In an entire New York Times article devoted to the often violent “antifa” movement, which calls for the end of capitalism and the dismantling of police forces, “far left” wasn’t mentioned once. The media as a whole, in covering European and American politics, uses the term “far-left” much less than “far right.” Conservatives, understanding that the media’s composed mostly of liberals, understand the reason for this discrepancy. Liberals, on the other hand, probably barely notice it.

Europe’s far right is finding ways to rebrand itself as being much closer to the “center-right” than what former French far-right leader Jean-Marie Le Pen’s National Front party represented in back in 2002 when he made it to the second round of his nation's presidential election. Italian PM Giorgia Meloni’s excelling at this repositioning effort despite the media frenzy surrounding her election in 2020, with news outfits such as NPR, BBC, ABC News, The Guardian, NBC News, and CNN referring to her and her party as “far right.” It was as if Attila the Hun had just moved into the Chigi Palace, but that's not how it turned out. Meloni’s strong performance as host of the recent G-7 summit showed that she's become a major power broker in Europe, as well the head of a stable Italian government, which wasn’t the case before Melonic took office. 

Meloni's successful way of governing, blending right-wing culture war stances with mainstream foreign and economic policies, straddling the nativist voters and pro-business conservative voters, provides a roadmap for how European “far right” parties can continue to move towards the center, gaining power.
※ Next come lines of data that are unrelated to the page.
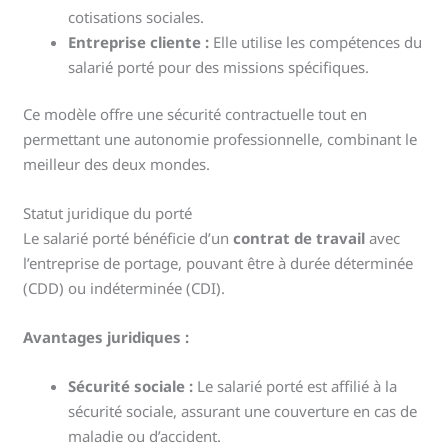
cotisations sociales.
Entreprise cliente :
Elle utilise les compétences du
salarié porté pour des missions spécifiques.
Ce modèle offre une sécurité contractuelle tout en
permettant une autonomie professionnelle, combinant le
meilleur des deux mondes.
Statut juridique du porté
Le salarié porté bénéficie d’un
contrat de travail
avec
l’entreprise de portage, pouvant être à durée déterminée
(CDD) ou indéterminée (CDI).
Avantages juridiques :
Sécurité sociale :
Le salarié porté est affilié à la
sécurité sociale, assurant une couverture en cas de
maladie ou d’accident.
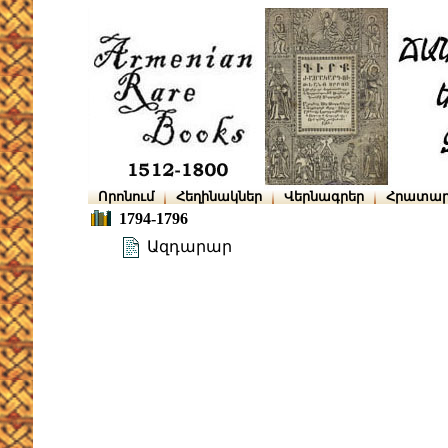
Որոնում
Հեղինակներ
Վերնագրեր
Հրատար
1794-1796
Ազդարար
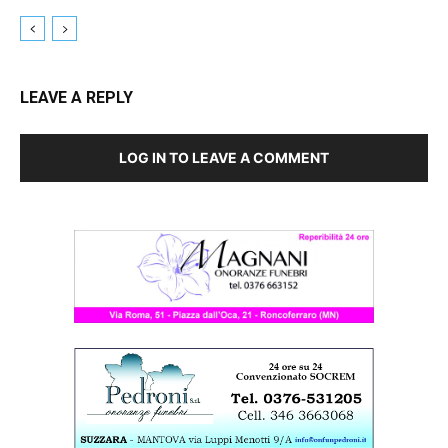
LEAVE A REPLY
LOG IN TO LEAVE A COMMENT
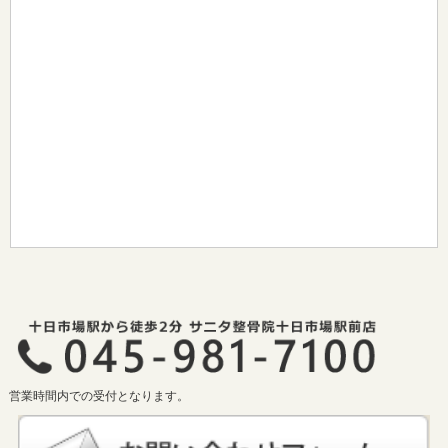
営業時間内での受付となります。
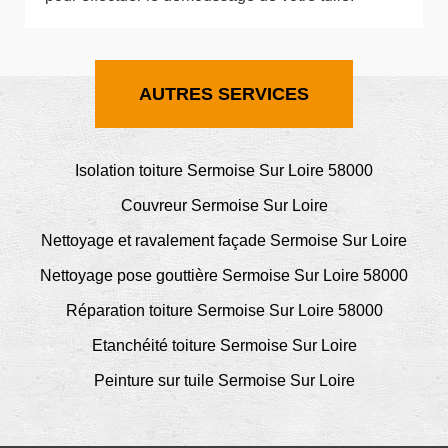
AUTRES SERVICES
Isolation toiture Sermoise Sur Loire 58000
Couvreur Sermoise Sur Loire
Nettoyage et ravalement façade Sermoise Sur Loire
Nettoyage pose gouttière Sermoise Sur Loire 58000
Réparation toiture Sermoise Sur Loire 58000
Etanchéité toiture Sermoise Sur Loire
Peinture sur tuile Sermoise Sur Loire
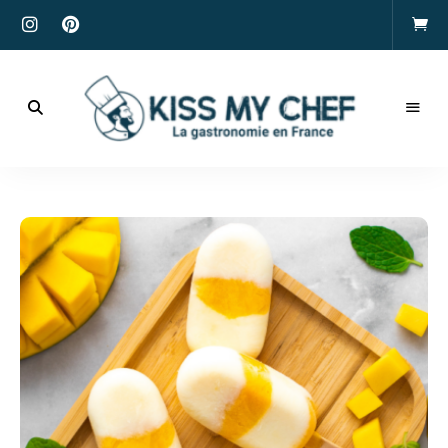
Actualités
gastronomiques
Kiss
et
recettes
My
Chef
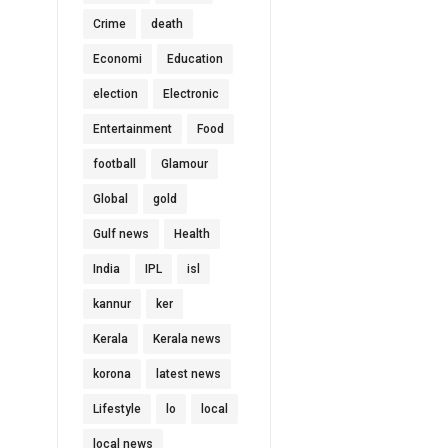
Crime
death
Economi
Education
election
Electronic
Entertainment
Food
football
Glamour
Global
gold
Gulf news
Health
India
IPL
isl
kannur
ker
Kerala
Kerala news
korona
latest news
Lifestyle
lo
local
local news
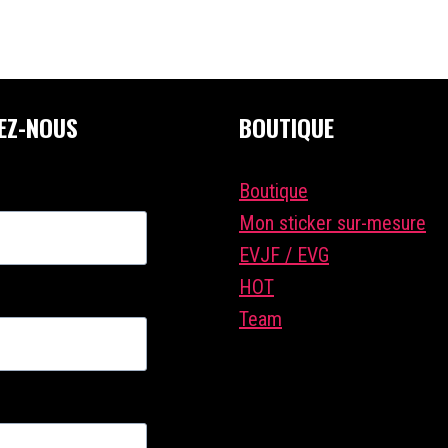
EZ-NOUS
BOUTIQUE
Boutique
Mon sticker sur-mesure
EVJF / EVG
HOT
Team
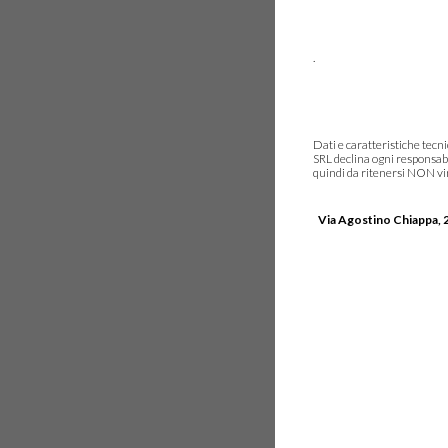
.
Dati e caratteristiche tec
SRL declina ogni responsabi
quindi da ritenersi NON vinc
Via Agostino Chiappa, 2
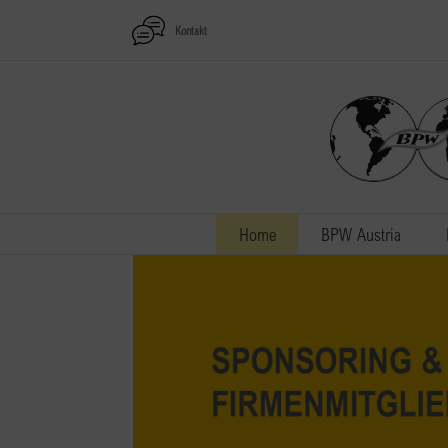
Zum
Kontakt
Inhalt
springen
Home
BPW Austria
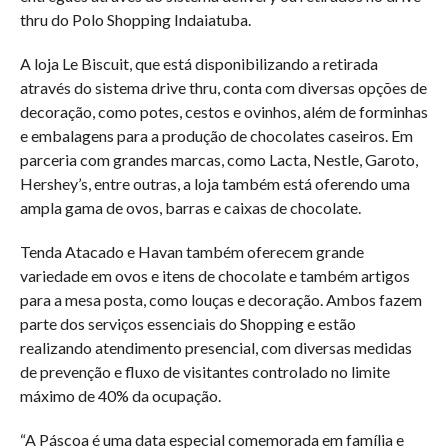
thru do Polo Shopping Indaiatuba.
A loja Le Biscuit, que está disponibilizando a retirada
através do sistema drive thru, conta com diversas opções de
decoração, como potes, cestos e ovinhos, além de forminhas
e embalagens para a produção de chocolates caseiros. Em
parceria com grandes marcas, como Lacta, Nestle, Garoto,
Hershey’s, entre outras, a loja também está oferendo uma
ampla gama de ovos, barras e caixas de chocolate.
Tenda Atacado e Havan também oferecem grande
variedade em ovos e itens de chocolate e também artigos
para a mesa posta, como louças e decoração. Ambos fazem
parte dos serviços essenciais do Shopping e estão
realizando atendimento presencial, com diversas medidas
de prevenção e fluxo de visitantes controlado no limite
máximo de 40% da ocupação.
“A Páscoa é uma data especial comemorada em família e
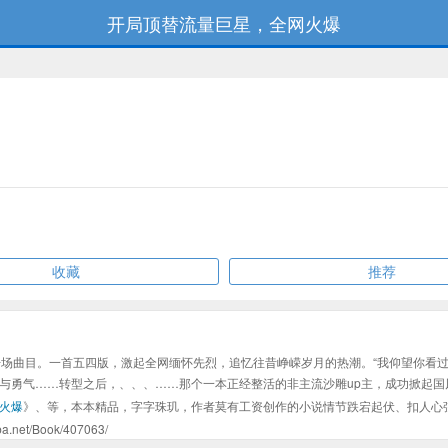
开局顶替流量巨星，全网火爆
收藏
推荐
开场曲目。一首五四版，激起全网缅怀先烈，追忆往昔峥嵘岁月的热潮。“我仰望你看
与勇气……转型之后，、、、……那个一本正经整活的非主流沙雕up主，成功掀起国
火爆
》、等，本本精品，字字珠玑，作者莫有工资创作的小说情节跌宕起伏、扣人心
/Book/407063/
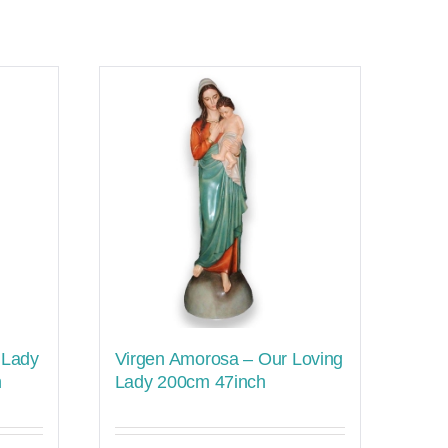
 Lady
Virgen Amorosa – Our Loving
h
Lady 200cm 47inch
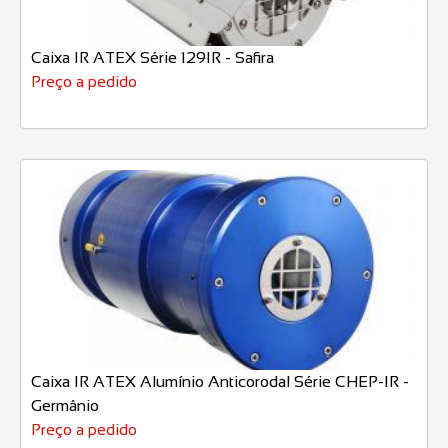
Caixa IR ATEX Série 129IR - Safira
Preço a pedido
Caixa IR ATEX Alumínio Anticorodal Série CHEP-IR -
Germânio
Preço a pedido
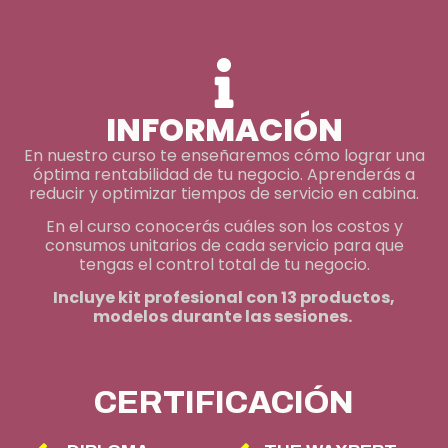
INFORMACIÓN
En nuestro curso te enseñaremos cómo lograr una
óptima rentabilidad de tu negocio. Aprenderás a
reducir y optimizar tiempos de servicio en cabina.
En el curso conocerás cuáles son los costos y
consumos unitarios de cada servicio para que
tengas el control total de tu negocio.
Incluye kit profesional con 13 productos,
modelos durante las sesiones.
CERTIFICACIÓN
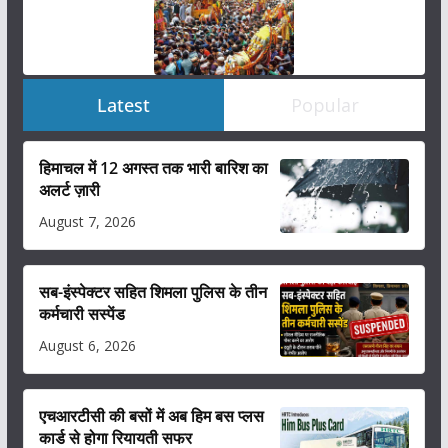
Latest
Popular
हिमाचल में 12 अगस्त तक भारी बारिश का
अलर्ट ज़ारी
August 7, 2026
सब-इंस्पेक्टर सहित शिमला पुलिस के तीन
कर्मचारी सस्पेंड
August 6, 2026
एचआरटीसी की बसों में अब हिम बस प्लस
कार्ड से होगा रियायती सफर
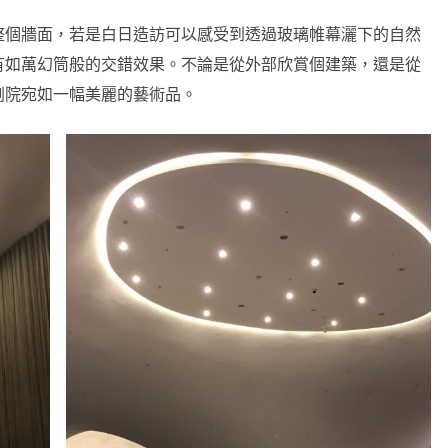
整個牆面，若是白日造訪可以感受到透過玻璃帷幕灑下的自然
有如萬幻筒般的交錯效果。不論是從外部欣賞個建築，還是從
劇院宛如一幅美麗的藝術品。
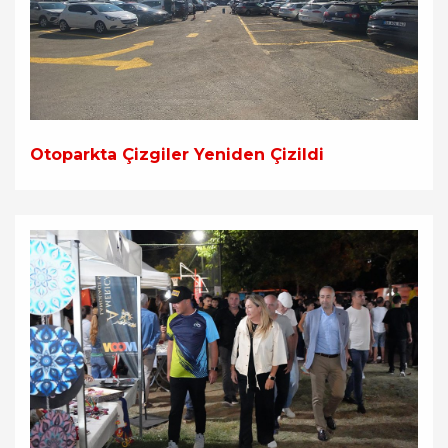
Otoparkta Çizgiler Yeniden Çizildi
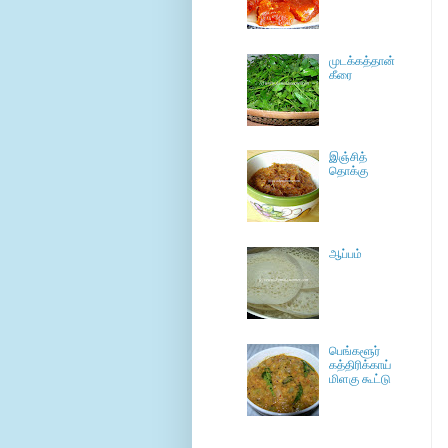
முடக்கத்தான்
கீரை
இஞ்சித்
தொக்கு
ஆப்பம்
பெங்களூர்
கத்திரிக்காய்
மிளகு கூட்டு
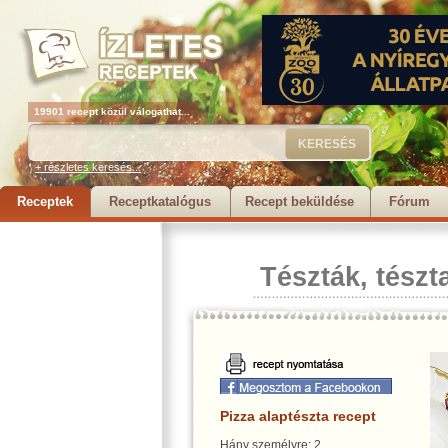
19901 recept közül válogathat...
+ részletes keresés...
Receptek
Receptkatalógus
Recept beküldése
Fórum
Tészták, tészt
Pizza alaptészta recept
Hány személyre: 2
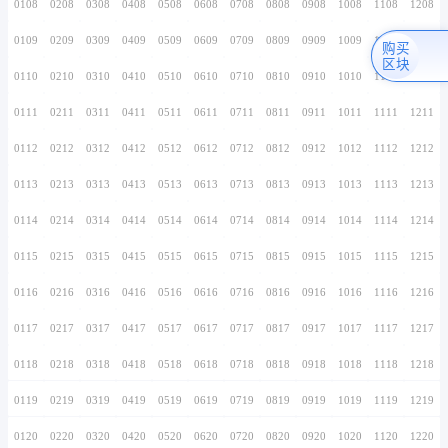
0106
0206
0306
0406
0506
0606
0706
0107
0207
0307
0407
0507
0607
0707
0108
0208
0308
0408
0508
0608
0708
0109
0209
0309
0409
0509
0609
0709
0110
0210
0310
0410
0510
0610
0710
0111
0211
0311
0411
0511
0611
0711
0112
0212
0312
0412
0512
0612
0712
0113
0213
0313
0413
0513
0613
0713
0114
0214
0314
0414
0514
0614
0714
0115
0215
0315
0415
0515
0615
0715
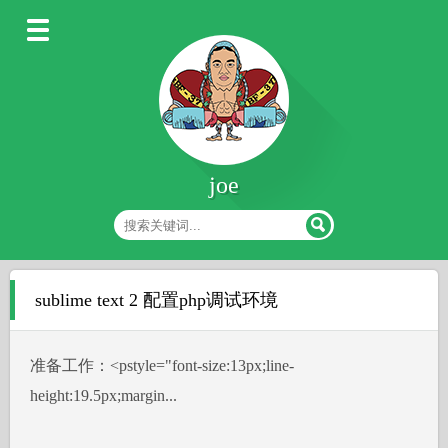
joe
sublime text 2 配置php调试环境
准备工作：˂pstyle="font-size:13px;line-
height:19.5px;margin...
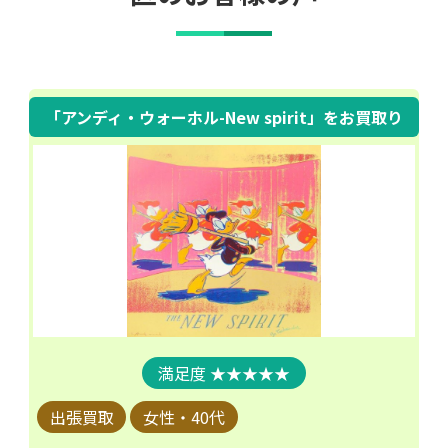
「アンディ・ウォーホル-New spirit」
をお買取り
★★★★★
出張買取
女性・40代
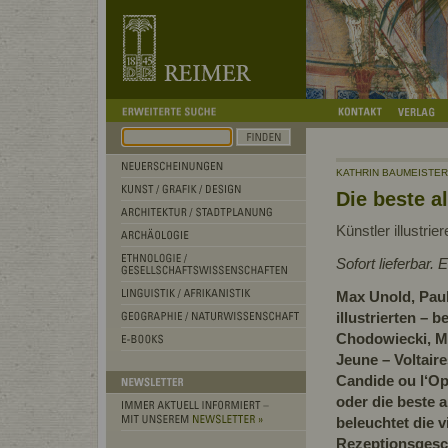
KATHRIN BAUMEISTER
Die beste a
Künstler illustrie
Sofort lieferbar.
Max Unold, Paul
illustrierten – b
Chodowiecki, M
Jeune – Voltai
Candide ou l‘Op
oder die beste a
beleuchtet die v
Rezeptionsgesc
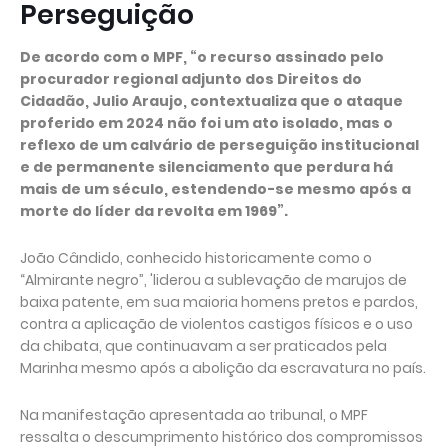
Perseguição
De acordo com o MPF, “o recurso assinado pelo
procurador regional adjunto dos Direitos do
Cidadão, Julio Araujo, contextualiza que o ataque
proferido em 2024 não foi um ato isolado, mas o
reflexo de um calvário de perseguição institucional
e de permanente silenciamento que perdura há
mais de um século, estendendo-se mesmo após a
morte do líder da revolta em 1969”.
João Cândido, conhecido historicamente como o
“Almirante negro”, 'liderou a sublevação de marujos de
baixa patente, em sua maioria homens pretos e pardos,
contra a aplicação de violentos castigos físicos e o uso
da chibata, que continuavam a ser praticados pela
Marinha mesmo após a abolição da escravatura no país.
Na manifestação apresentada ao tribunal, o MPF
ressalta o descumprimento histórico dos compromissos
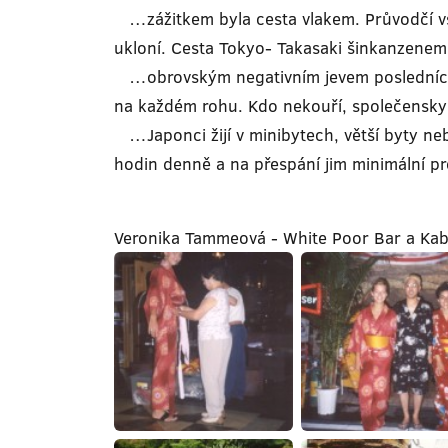
…zážitkem byla cesta vlakem. Průvodčí vs
ukloní. Cesta Tokyo- Takasaki šinkanzenem m
…obrovským negativním jevem posledních pět
na každém rohu. Kdo nekouří, společensk
…Japonci žijí v minibytech, větší byty neb
hodin denně a na přespání jim minimální p
Veronika Tammeová - White Poor Bar a Kab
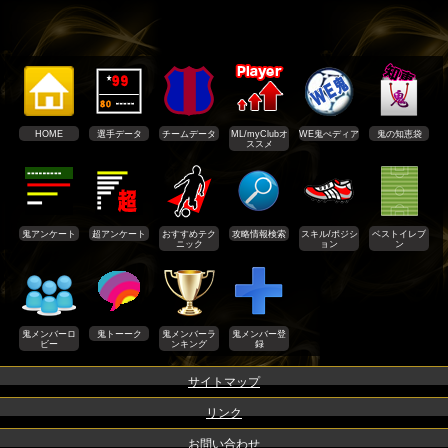
HOME
選手データ
チームデータ
ML/myClubオ
WE鬼ぺディア
鬼の知恵袋
ススメ
鬼アンケート
超アンケート
おすすめテク
攻略情報検索
スキル/ポジシ
ベストイレブ
ニック
ョン
ン
鬼メンバーロ
鬼トーーク
鬼メンバーラ
鬼メンバー登
ビー
ンキング
録
サイトマップ
リンク
お問い合わせ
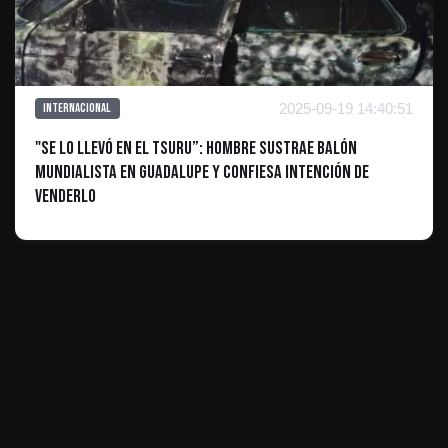
2025-09-19 14:40:51
Internacional
"Se lo llevó en el Tsuru”: Hombre sustrae balón
mundialista en Guadalupe y confiesa intención de
venderlo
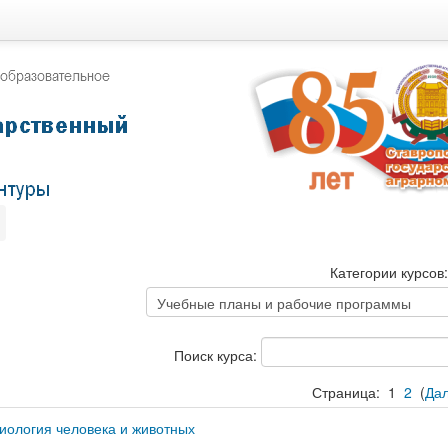
Категории курсов
Поиск курса:
Страница:
1
2
(
Да
зиология человека и животных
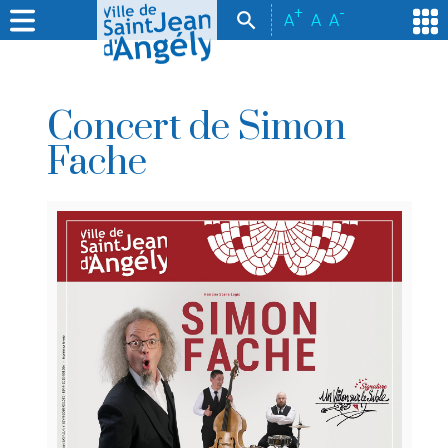
+
-
A
A
A
Concert de Simon
Fache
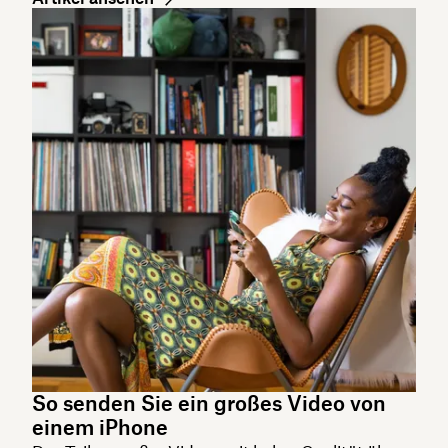
So senden Sie ein großes Video von
einem iPhone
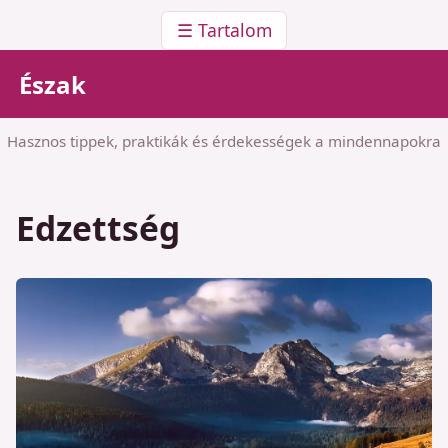
☰ Tartalom
Észak
Hasznos tippek, praktikák és érdekességek a mindennapokra
Edzettség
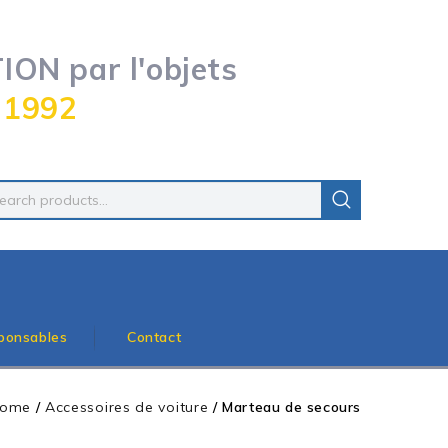
ON par l'objets
 1992
ponsables
Contact
ome
/
Accessoires de voiture
/
Marteau de secours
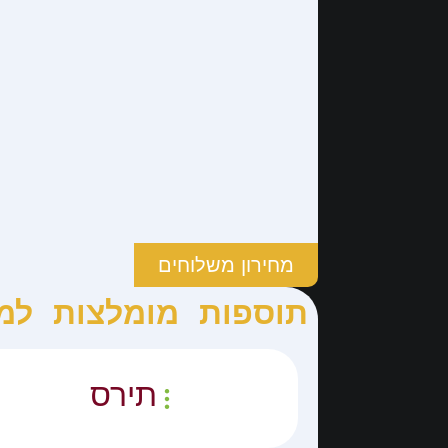
מחירון משלוחים
תוספות מומלצות למ
תירס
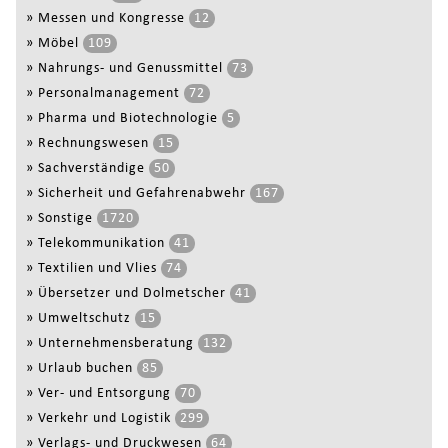
»
Messen und Kongresse
12
»
Möbel
109
»
Nahrungs- und Genussmittel
73
»
Personalmanagement
72
»
Pharma und Biotechnologie
5
»
Rechnungswesen
15
»
Sachverständige
50
»
Sicherheit und Gefahrenabwehr
167
»
Sonstige
1720
»
Telekommunikation
41
»
Textilien und Vlies
74
»
Übersetzer und Dolmetscher
41
»
Umweltschutz
15
»
Unternehmensberatung
132
»
Urlaub buchen
85
»
Ver- und Entsorgung
70
»
Verkehr und Logistik
299
»
Verlags- und Druckwesen
64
One key moderating move Meloni made was to cut against the far-right grain in not supporting Putin while calling for aid to Ukraine.

The far right has always been vulnerable to allegations of racism and anti-Semitism, a point echoed by Humza Yousef, the failed former first minister of Scotland who once tweeted, “Far right populism is driven by hatred of Muslims.” This argument mirrors the voices of the many American progressives who say similar things about those pushing back against the kind of mass, uncontrolled immigration this nation’s now experiencing. But fewer and fewer Europeans are convinced by such unnuanced rhetoric in light of Europe's general inability to successfully integrate their many Muslim immigrants into their societies.

Mass immigration is a separate issue from immigration in general; opposing the former, which presents a high risk of destabilization, does not make one an immigration-hating, Stephen Miller-type racist.

While Meloni and her party tallied impressive results, the recent elections announced the arrival of a new right-wing political star. Marine Le Pen’s handpicked protege to lead her National Rally Party, Jordan Bardella, stunned the nation—and the world—by humiliating Emmanuel Macron, pulling in twice as many votes as the French president’s centrist party. Bardella, a slick, TikTok-savvy politician, could become the next French prime minister if Macron loses his gamble in calling the upcoming snap election, which Bardella baited him into doing.

Meloni’s party, Brothers of Italy, doubled its representation in the European Parliament, and the far-right Alternative for Germany party surged past Chancellor Olaf Scholz’s Social Democrats. It was a very bad election for the left, which has looked increasingly out of touch. At this rate, it may not be long before the European far right is referred to simply as the “right.”